Woher kommt Ihre Vorliebe für politische Themen?

Mein Urgroßvater war Bürgermeister, und auch mein Vater war als Nachrichtenmoderator politisch stark involviert. Ich bin in einer Sphäre und in einer Zeit aufgewachsen, in der fast alle Menschen ein politisches und soziales Bewusstsein hatten. In den sechziger und siebziger Jahren prägten die Bürgerrechtsbewegung, die Frauenbewegung und die Anti-Kriegsbewegung unsere Kultur. Die wichtigsten Veränderungen in unserem Land haben in dieser Zeit stattgefunden und wurden natürlich auch in den Filmen jener Jahre reflektiert. Im Moment sind viele Dinge in unserer Welt wieder in Bewegung und das spiegelt sich auch im Kino wider. Dazu will ich meinen Teil beitragen und Filme machen, die die richtigen Fragen stellen.

Welche Fragen wären das im Falle von »The Ides of March«?

Ich sehe den Film nicht nur als politische Geschichte, sondern vor allem als moralische Fabel. Es gibt in unserem Leben immer wieder Punkte, an denen wir uns entscheiden müssen, ob wir zu unseren eigenen Gunsten andere verletzen. Und manchmal muss man das vielleicht auch einfach tun. Wenn der amtierende Präsident mit Dreck beworfen wird und diese negative PR dazu führt, dass der bessere Kandidat das Amt übernimmt, was weitgehende und positive Auswirkungen auf das Leben vieler Menschen hat, dann ist so ein Vorgehen möglicherweise gerechtfertigt. Mir geht es in meinem Film darum die Punkte auf der moralischen Skala immer wieder neu zu definieren.

Glauben Sie, dass sich Hollywood angesichts der Wirtschaftskrise stärker politisieren wird?

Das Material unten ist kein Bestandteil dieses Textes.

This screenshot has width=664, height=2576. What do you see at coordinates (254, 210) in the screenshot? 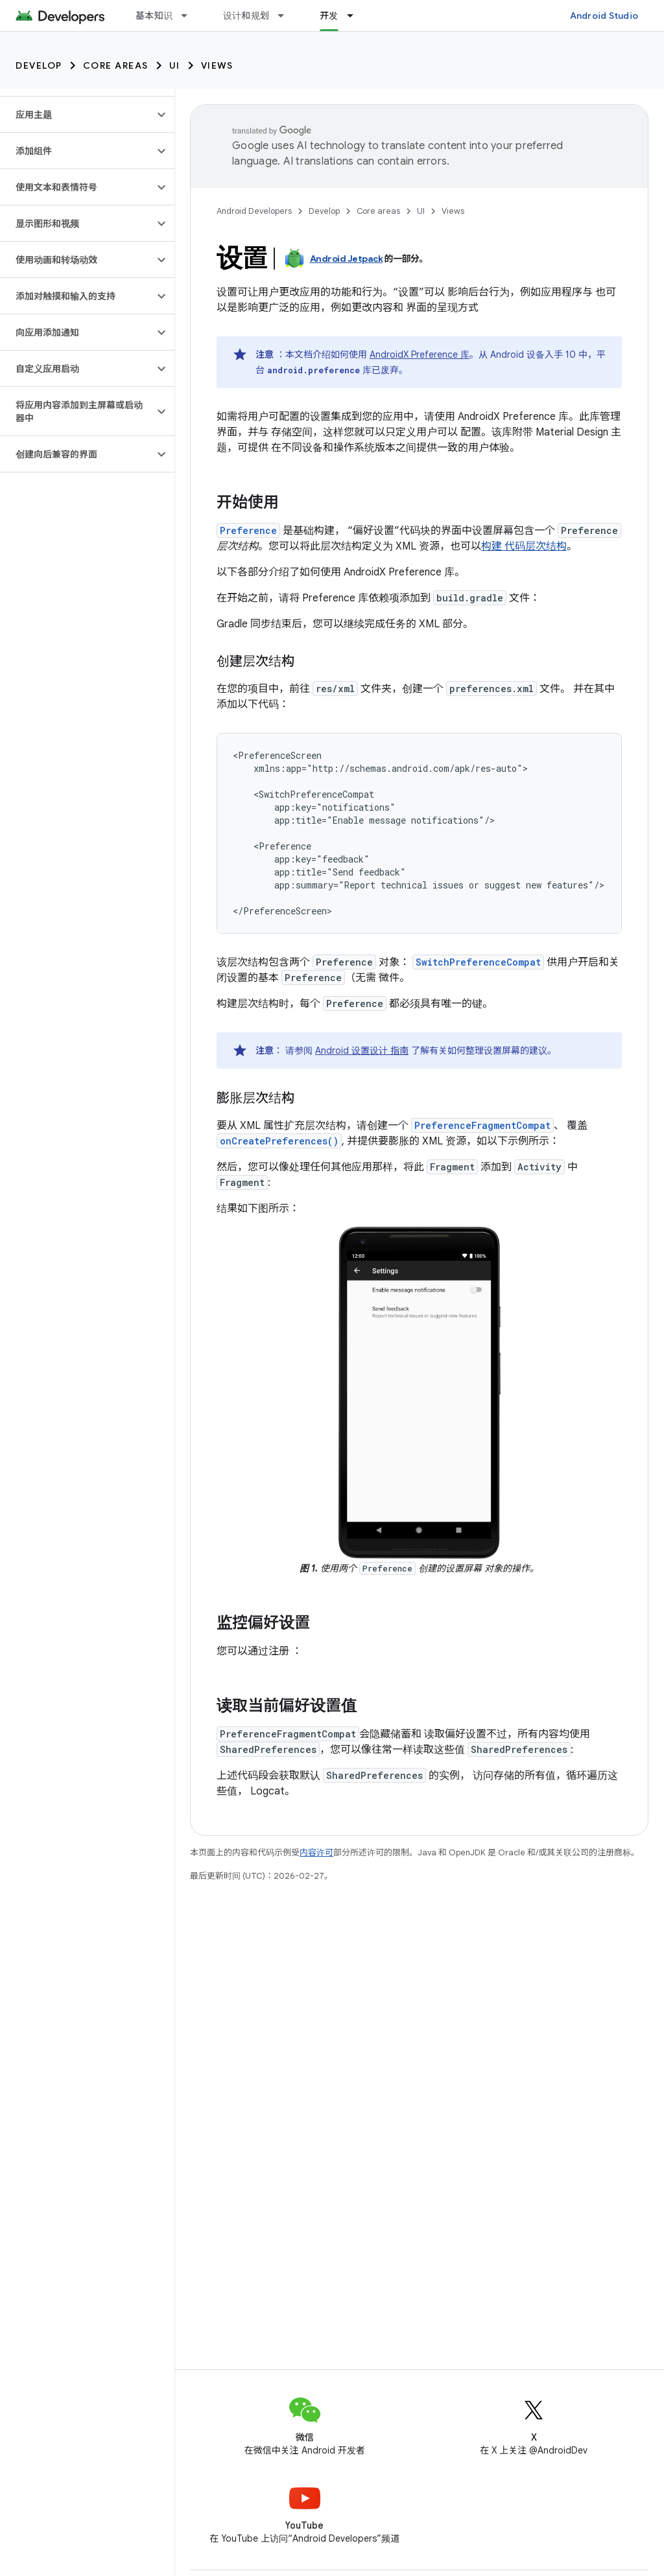
I see `Android Developers` at bounding box center [254, 210].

Ich glaube nicht, dass Hollywood irgendwelche politischen Veränderungen bewirkt. Es dauert mindestens zwei Jahre, bis ein Drehbuch geschrieben und ein Film gedreht ist. Hollywood kann keine gesellschaftlichen Veränderungen in Gang setzen, sondern nur reflektieren. Aber wenn ein Film wie dieser dem Zynismus in unserer Gesellschaft den Spiegel vorhält, dann ist das eine gute Sache.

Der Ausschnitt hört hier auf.